▶ _Exercise details_: Although the records contain pictures, only their text should be repeated, exactly as it stands.

━━━━━ Task material ━━━━━

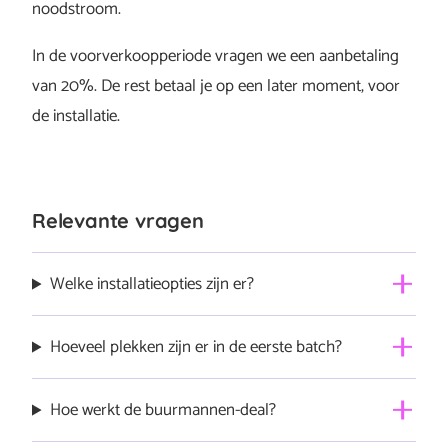
noodstroom.
In de voorverkoopperiode vragen we een aanbetaling
van 20%. De rest betaal je op een later moment, voor
de installatie.
Relevante vragen
Welke installatieopties zijn er?
Voor de Sessy Plus kun je kiezen uit twee
Hoeveel plekken zijn er in de eerste batch?
installatieopties: Basisinstallatie — standaard installatie
door een gecertificeerde installateur bij jou in de buurt.
De Sessy Plus wordt op order gebouwd, niet op
Hoe werkt de buurmannen-deal?
Basisinstallatie met noodstroom — zelfde installatie,
voorraad. Het aantal plekken in de eerste batch van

━━━━━

▶ _Solution_:
noodstroom.
In de voorverkoopperiode vragen we een aanbetaling
van 20%. De rest betaal je op een later moment, voor
de installatie.
Relevante vragen
Welke installatieopties zijn er?
Voor de Sessy Plus kun je kiezen uit twee
Hoeveel plekken zijn er in de eerste batch?
installatieopties: Basisinstallatie — standaard installatie
door een gecertificeerde installateur bij jou in de buurt.
De Sessy Plus wordt op order gebouwd, niet op
Hoe werkt de buurmannen-deal?
Basisinstallatie met noodstroom — zelfde installatie,
voorraad. Het aantal plekken in de eerste batch van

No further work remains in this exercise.